PROVIDED DATA>

******************************

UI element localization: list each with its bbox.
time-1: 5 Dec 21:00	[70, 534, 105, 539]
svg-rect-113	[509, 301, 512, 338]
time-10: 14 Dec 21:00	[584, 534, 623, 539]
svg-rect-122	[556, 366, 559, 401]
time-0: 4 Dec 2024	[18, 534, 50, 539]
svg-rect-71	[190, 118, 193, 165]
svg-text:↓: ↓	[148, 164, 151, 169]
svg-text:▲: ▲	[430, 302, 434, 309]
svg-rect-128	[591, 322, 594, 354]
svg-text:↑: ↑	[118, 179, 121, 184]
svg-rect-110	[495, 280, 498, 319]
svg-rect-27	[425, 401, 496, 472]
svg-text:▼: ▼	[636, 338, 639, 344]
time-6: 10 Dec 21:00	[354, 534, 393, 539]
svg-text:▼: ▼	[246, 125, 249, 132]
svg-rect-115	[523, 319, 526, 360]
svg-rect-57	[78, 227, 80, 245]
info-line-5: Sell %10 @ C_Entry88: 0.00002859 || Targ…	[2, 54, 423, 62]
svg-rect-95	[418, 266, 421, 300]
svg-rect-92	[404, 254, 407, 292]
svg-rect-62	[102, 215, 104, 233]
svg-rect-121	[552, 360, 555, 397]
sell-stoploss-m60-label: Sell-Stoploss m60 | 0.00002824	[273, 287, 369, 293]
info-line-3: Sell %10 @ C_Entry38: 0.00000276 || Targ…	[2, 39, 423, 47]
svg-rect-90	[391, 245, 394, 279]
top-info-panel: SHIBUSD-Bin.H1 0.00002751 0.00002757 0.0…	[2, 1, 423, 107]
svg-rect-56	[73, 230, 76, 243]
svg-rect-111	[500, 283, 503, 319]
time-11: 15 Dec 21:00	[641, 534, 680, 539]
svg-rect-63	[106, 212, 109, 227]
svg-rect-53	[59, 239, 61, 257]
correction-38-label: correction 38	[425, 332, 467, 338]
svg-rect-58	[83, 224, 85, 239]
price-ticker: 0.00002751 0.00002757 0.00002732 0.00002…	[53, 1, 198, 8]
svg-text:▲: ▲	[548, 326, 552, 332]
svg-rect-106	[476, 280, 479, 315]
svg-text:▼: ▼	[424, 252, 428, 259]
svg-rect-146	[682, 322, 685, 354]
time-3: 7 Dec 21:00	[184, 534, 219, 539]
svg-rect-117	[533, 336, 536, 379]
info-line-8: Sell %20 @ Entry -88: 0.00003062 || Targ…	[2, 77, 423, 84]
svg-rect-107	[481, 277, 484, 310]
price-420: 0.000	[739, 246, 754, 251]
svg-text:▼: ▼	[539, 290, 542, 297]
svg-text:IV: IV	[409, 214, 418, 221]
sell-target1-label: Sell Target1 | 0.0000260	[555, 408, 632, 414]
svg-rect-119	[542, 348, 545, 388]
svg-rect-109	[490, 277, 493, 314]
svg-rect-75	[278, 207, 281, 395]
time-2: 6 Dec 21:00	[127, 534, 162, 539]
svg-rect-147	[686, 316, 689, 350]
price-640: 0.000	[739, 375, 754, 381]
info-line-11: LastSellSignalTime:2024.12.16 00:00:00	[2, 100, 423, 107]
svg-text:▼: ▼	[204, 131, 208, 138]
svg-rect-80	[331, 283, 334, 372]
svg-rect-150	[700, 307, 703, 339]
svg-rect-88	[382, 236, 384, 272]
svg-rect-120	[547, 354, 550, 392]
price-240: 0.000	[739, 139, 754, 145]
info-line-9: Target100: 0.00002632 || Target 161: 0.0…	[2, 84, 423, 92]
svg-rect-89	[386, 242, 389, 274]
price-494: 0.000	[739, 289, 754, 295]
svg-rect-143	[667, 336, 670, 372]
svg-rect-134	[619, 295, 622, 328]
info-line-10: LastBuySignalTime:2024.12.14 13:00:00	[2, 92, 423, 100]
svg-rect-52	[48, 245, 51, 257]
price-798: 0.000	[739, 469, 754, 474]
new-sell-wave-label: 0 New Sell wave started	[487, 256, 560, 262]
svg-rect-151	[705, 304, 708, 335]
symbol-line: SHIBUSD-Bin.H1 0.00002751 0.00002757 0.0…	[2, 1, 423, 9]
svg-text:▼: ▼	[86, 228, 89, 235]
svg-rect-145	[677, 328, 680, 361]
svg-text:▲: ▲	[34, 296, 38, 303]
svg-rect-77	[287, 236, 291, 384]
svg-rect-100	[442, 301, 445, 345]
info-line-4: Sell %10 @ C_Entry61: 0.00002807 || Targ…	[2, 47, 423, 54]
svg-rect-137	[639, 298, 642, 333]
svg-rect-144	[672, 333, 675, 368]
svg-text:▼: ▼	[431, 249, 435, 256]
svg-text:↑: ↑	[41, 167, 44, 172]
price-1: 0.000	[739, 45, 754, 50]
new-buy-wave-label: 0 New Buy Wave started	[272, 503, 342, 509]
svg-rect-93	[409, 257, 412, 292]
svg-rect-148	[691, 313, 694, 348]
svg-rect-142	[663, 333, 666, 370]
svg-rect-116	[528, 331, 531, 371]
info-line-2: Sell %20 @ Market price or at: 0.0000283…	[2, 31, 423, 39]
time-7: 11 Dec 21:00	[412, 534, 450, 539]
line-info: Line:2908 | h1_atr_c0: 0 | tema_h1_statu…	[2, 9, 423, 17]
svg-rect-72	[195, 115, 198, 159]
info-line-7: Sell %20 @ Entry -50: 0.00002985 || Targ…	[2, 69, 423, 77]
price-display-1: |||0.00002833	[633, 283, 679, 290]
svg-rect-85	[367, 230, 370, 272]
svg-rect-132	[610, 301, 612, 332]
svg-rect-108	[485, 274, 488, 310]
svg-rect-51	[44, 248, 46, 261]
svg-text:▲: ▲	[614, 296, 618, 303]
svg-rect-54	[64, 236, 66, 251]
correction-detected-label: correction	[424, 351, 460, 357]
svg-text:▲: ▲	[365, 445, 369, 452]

******************************

WHAT TO PRODUCE> Word for word, copy out the records.

YOUR SOLUTION>
UI element localization: list each with its bbox.
time-1: 5 Dec 21:00	[70, 534, 105, 539]
svg-rect-113	[509, 301, 512, 338]
time-10: 14 Dec 21:00	[584, 534, 623, 539]
svg-rect-122	[556, 366, 559, 401]
time-0: 4 Dec 2024	[18, 534, 50, 539]
svg-rect-71	[190, 118, 193, 165]
svg-text:↓: ↓	[148, 164, 151, 169]
svg-text:▲: ▲	[430, 302, 434, 309]
svg-rect-128	[591, 322, 594, 354]
svg-text:↑: ↑	[118, 179, 121, 184]
svg-rect-110	[495, 280, 498, 319]
svg-rect-27	[425, 401, 496, 472]
svg-text:▼: ▼	[636, 338, 639, 344]
time-6: 10 Dec 21:00	[354, 534, 393, 539]
svg-text:▼: ▼	[246, 125, 249, 132]
svg-rect-115	[523, 319, 526, 360]
svg-rect-57	[78, 227, 80, 245]
info-line-5: Sell %10 @ C_Entry88: 0.00002859 || Targ…	[2, 54, 423, 62]
svg-rect-95	[418, 266, 421, 300]
svg-rect-92	[404, 254, 407, 292]
svg-rect-62	[102, 215, 104, 233]
svg-rect-121	[552, 360, 555, 397]
sell-stoploss-m60-label: Sell-Stoploss m60 | 0.00002824	[273, 287, 369, 293]
info-line-3: Sell %10 @ C_Entry38: 0.00000276 || Targ…	[2, 39, 423, 47]
svg-rect-90	[391, 245, 394, 279]
top-info-panel: SHIBUSD-Bin.H1 0.00002751 0.00002757 0.0…	[2, 1, 423, 107]
svg-rect-56	[73, 230, 76, 243]
svg-rect-111	[500, 283, 503, 319]
time-11: 15 Dec 21:00	[641, 534, 680, 539]
svg-rect-63	[106, 212, 109, 227]
svg-rect-53	[59, 239, 61, 257]
correction-38-label: correction 38	[425, 332, 467, 338]
svg-rect-58	[83, 224, 85, 239]
price-ticker: 0.00002751 0.00002757 0.00002732 0.00002…	[53, 1, 198, 8]
svg-text:▲: ▲	[548, 326, 552, 332]
svg-rect-106	[476, 280, 479, 315]
svg-text:▼: ▼	[424, 252, 428, 259]
svg-rect-146	[682, 322, 685, 354]
time-3: 7 Dec 21:00	[184, 534, 219, 539]
svg-rect-117	[533, 336, 536, 379]
info-line-8: Sell %20 @ Entry -88: 0.00003062 || Targ…	[2, 77, 423, 84]
svg-rect-107	[481, 277, 484, 310]
price-420: 0.000	[739, 246, 754, 251]
svg-text:▼: ▼	[539, 290, 542, 297]
svg-text:IV: IV	[409, 214, 418, 221]
sell-target1-label: Sell Target1 | 0.0000260	[555, 408, 632, 414]
svg-rect-119	[542, 348, 545, 388]
svg-rect-109	[490, 277, 493, 314]
svg-rect-75	[278, 207, 281, 395]
time-2: 6 Dec 21:00	[127, 534, 162, 539]
svg-rect-147	[686, 316, 689, 350]
price-640: 0.000	[739, 375, 754, 381]
info-line-11: LastSellSignalTime:2024.12.16 00:00:00	[2, 100, 423, 107]
svg-text:▼: ▼	[204, 131, 208, 138]
svg-rect-80	[331, 283, 334, 372]
svg-rect-150	[700, 307, 703, 339]
svg-rect-88	[382, 236, 384, 272]
svg-rect-120	[547, 354, 550, 392]
price-240: 0.000	[739, 139, 754, 145]
info-line-9: Target100: 0.00002632 || Target 161: 0.0…	[2, 84, 423, 92]
svg-rect-89	[386, 242, 389, 274]
price-494: 0.000	[739, 289, 754, 295]
svg-rect-143	[667, 336, 670, 372]
svg-rect-134	[619, 295, 622, 328]
info-line-10: LastBuySignalTime:2024.12.14 13:00:00	[2, 92, 423, 100]
svg-rect-52	[48, 245, 51, 257]
price-798: 0.000	[739, 469, 754, 474]
new-sell-wave-label: 0 New Sell wave started	[487, 256, 560, 262]
svg-rect-151	[705, 304, 708, 335]
symbol-line: SHIBUSD-Bin.H1 0.00002751 0.00002757 0.0…	[2, 1, 423, 9]
svg-text:▼: ▼	[86, 228, 89, 235]
svg-rect-145	[677, 328, 680, 361]
svg-text:▲: ▲	[34, 296, 38, 303]
svg-rect-77	[287, 236, 291, 384]
svg-rect-100	[442, 301, 445, 345]
info-line-4: Sell %10 @ C_Entry61: 0.00002807 || Targ…	[2, 47, 423, 54]
svg-rect-137	[639, 298, 642, 333]
svg-rect-144	[672, 333, 675, 368]
svg-text:▼: ▼	[431, 249, 435, 256]
svg-text:↑: ↑	[41, 167, 44, 172]
price-1: 0.000	[739, 45, 754, 50]
new-buy-wave-label: 0 New Buy Wave started	[272, 503, 342, 509]
svg-rect-93	[409, 257, 412, 292]
svg-rect-148	[691, 313, 694, 348]
svg-rect-142	[663, 333, 666, 370]
svg-rect-116	[528, 331, 531, 371]
info-line-2: Sell %20 @ Market price or at: 0.0000283…	[2, 31, 423, 39]
time-7: 11 Dec 21:00	[412, 534, 450, 539]
line-info: Line:2908 | h1_atr_c0: 0 | tema_h1_statu…	[2, 9, 423, 17]
svg-rect-72	[195, 115, 198, 159]
info-line-7: Sell %20 @ Entry -50: 0.00002985 || Targ…	[2, 69, 423, 77]
price-display-1: |||0.00002833	[633, 283, 679, 290]
svg-rect-85	[367, 230, 370, 272]
svg-rect-132	[610, 301, 612, 332]
svg-rect-108	[485, 274, 488, 310]
svg-rect-51	[44, 248, 46, 261]
svg-text:▲: ▲	[614, 296, 618, 303]
svg-rect-54	[64, 236, 66, 251]
correction-detected-label: correction	[424, 351, 460, 357]
svg-text:▲: ▲	[365, 445, 369, 452]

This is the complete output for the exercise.